Lightning-AI / pytorch-lightning

Pretrain, finetune ANY AI model of ANY size on multiple GPUs, TPUs with zero code changes.
https://lightning.ai
Apache License 2.0
28.16k stars 3.37k forks source link

Lightning creates two DeepSpeedEngine instances for the same model #17523

Closed HeyangQin closed 1 year ago

HeyangQin commented 1 year ago

Bug description

Hello Lightning team!

We got serval user reports (e.g. https://github.com/microsoft/DeepSpeed/issues/3068) about errors when using Lighning with DeepSpeed. The issue is that Lightning creates two DeepSpeedEngine instances for the same model at https://github.com/Lightning-AI/lightning/blob/6ec9a6bd9e792f505ebc931742d4235f311eb289/src/lightning/pytorch/strategies/deepspeed.py#L447-L450 Yet neither of the DeepSpeedEngine is aware of the existence of the other. So when it comes to zero3 optimization, these two DeepSpeedEngines are going to operate on the same set of parameters on their own management, which leads to the crash. We tried to tackle this issue from our end by bounding the parameters management to the model so they can be shared among DeepSpeedEngine instances, yet we realize the Lightning creates different wrapper instances for the model before passing it to DeepSpeed so from the DeepSpeed end it looks like different models. DeepSpeed can do both training and validation on the same DeepSpeedEngine instance. Thus we want to reach out to understand more about the intuition behind using multiple DeepSpeedEngines (or wrappers) and also to check if there is anything we can do on our end to make the same DeepSpeedEngine usable for both the training and validation in your use case.

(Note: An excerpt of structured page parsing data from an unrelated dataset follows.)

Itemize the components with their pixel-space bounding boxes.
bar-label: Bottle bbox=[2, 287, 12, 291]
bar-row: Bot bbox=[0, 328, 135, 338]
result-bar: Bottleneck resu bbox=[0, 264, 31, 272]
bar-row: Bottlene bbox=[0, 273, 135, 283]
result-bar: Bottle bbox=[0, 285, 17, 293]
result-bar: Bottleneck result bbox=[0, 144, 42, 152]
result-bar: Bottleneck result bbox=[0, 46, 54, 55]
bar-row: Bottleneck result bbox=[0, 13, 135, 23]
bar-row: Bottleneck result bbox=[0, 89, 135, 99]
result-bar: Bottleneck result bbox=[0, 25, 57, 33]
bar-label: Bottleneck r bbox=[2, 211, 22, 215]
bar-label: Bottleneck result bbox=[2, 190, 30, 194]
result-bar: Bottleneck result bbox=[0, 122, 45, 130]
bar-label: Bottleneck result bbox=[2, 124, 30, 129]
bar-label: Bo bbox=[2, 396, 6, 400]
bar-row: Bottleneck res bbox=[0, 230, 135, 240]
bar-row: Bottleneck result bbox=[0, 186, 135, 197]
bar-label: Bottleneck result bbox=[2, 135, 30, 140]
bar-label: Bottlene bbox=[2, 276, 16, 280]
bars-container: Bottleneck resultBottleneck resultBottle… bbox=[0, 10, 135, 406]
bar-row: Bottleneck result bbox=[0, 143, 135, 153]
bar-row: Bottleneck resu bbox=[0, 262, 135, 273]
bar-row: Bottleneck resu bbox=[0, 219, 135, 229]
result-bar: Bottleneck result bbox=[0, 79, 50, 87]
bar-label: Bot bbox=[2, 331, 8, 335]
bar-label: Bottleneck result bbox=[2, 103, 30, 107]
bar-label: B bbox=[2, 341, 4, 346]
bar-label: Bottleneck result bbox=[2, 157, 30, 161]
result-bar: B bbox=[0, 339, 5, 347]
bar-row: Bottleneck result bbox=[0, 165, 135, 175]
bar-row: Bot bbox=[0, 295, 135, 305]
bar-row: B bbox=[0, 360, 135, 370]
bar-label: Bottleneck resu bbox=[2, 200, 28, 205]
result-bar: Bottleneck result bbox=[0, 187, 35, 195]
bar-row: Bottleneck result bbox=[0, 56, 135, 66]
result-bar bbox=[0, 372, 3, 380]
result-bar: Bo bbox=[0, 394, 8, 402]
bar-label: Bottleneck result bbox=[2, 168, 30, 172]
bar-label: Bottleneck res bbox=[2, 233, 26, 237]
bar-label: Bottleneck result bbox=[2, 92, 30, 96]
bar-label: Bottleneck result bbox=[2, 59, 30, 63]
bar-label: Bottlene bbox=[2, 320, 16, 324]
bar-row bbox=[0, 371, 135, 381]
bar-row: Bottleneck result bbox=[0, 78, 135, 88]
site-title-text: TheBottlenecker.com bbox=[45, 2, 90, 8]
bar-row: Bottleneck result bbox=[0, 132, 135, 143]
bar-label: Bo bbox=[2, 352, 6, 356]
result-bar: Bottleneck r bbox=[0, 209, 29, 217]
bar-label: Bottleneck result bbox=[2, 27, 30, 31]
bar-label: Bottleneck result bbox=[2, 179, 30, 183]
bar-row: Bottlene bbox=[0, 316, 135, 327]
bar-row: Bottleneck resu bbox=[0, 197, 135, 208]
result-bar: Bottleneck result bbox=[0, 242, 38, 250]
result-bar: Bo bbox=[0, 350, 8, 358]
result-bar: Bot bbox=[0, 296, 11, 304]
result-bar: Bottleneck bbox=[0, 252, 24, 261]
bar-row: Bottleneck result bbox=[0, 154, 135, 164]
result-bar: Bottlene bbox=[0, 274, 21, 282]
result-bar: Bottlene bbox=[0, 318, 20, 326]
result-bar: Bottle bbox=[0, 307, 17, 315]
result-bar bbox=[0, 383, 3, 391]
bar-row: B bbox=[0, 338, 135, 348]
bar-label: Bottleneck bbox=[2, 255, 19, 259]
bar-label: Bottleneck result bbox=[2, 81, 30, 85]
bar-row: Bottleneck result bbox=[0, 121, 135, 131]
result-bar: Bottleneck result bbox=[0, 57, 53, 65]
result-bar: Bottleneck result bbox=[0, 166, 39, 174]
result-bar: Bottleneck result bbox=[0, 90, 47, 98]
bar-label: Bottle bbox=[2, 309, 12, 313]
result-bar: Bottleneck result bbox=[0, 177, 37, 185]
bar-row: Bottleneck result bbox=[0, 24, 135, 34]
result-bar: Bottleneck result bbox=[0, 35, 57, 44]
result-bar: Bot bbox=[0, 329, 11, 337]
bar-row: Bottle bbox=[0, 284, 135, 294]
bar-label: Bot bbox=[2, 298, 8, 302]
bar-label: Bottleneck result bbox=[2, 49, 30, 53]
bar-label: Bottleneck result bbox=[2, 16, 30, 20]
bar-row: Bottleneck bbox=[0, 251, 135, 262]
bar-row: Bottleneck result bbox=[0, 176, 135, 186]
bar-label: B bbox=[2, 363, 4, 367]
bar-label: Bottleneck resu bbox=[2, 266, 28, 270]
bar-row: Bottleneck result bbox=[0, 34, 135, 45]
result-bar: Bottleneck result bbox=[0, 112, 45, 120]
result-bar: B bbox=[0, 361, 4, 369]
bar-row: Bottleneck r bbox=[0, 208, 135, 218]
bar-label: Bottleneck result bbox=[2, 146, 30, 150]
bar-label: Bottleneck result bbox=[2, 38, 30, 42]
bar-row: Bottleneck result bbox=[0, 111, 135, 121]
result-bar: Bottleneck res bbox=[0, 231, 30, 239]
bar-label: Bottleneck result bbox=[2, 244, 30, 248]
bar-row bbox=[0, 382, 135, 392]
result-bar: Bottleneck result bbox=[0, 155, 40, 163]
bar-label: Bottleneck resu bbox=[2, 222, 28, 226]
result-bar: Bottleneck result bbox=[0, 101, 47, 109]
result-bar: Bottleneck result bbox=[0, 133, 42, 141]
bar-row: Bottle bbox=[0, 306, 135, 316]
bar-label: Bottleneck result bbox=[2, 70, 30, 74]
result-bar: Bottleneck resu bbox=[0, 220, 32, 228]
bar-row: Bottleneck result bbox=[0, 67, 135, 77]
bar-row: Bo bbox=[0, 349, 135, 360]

What version are you seeing the problem on?

master

How to reproduce the bug

There is a pretty nice reproduction script from the user https://github.com/microsoft/DeepSpeed/issues/3068#issuecomment-1486539136

Error messages and logs

No response

Environment

No response

More info

No response

cc @awaelchli

awaelchli commented 1 year ago

Hello @HeyangQin Thanks for providing the reproducible script. I was able to reproduce the error reported on the linked issue. However, if I look at the model at the lines you pointed out above, none of the submodules is wrapped in a deepspeed engine. So calling validate() and then fit() always gets the pure LightningModule as input:

This holds at line 447:

assert not [name for name, mod in self.model.named_modules() if isinstance(mod, deepspeed.DeepSpeedEngine)]

So I think the problem is not that there are multiple DeepSpeed engines, but rather that the first call to trainer shards the model, then the user passes the (unwrapped) LightningModule again into the next Trainer.fit() call. When doing so, something seems to go wrong.

In pseudo steps, I think this is what happens:

  1. model = MyLightningModule()
  2. trainer.validate(model) wraps model in engine = DeepSpeedEngine(model)
  3. trainer runs with engine (zero 3), parameters are sharded
  4. user takes original (unwrapped) model (LightningModule) whose parameters are sharded already and passes it again into trainer.fit()
  5. trainer.fit(model) again initializes deepspeed engine = DeepSpeedEngine(model) but this time, original model already has parameters sharded (I think?)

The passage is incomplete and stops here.